> **Task goal**: Below is a listing with pictures in it. Copy it exactly without them.

> **Supplied records**:
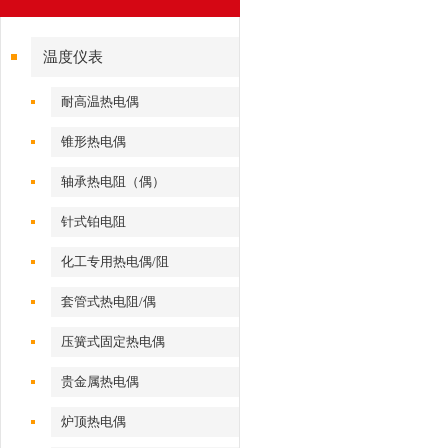
温度仪表
耐高温热电偶
锥形热电偶
轴承热电阻（偶）
针式铂电阻
化工专用热电偶/阻
套管式热电阻/偶
压簧式固定热电偶
贵金属热电偶
炉顶热电偶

> **Response area**:
温度仪表
耐高温热电偶
锥形热电偶
轴承热电阻（偶）
针式铂电阻
化工专用热电偶/阻
套管式热电阻/偶
压簧式固定热电偶
贵金属热电偶
炉顶热电偶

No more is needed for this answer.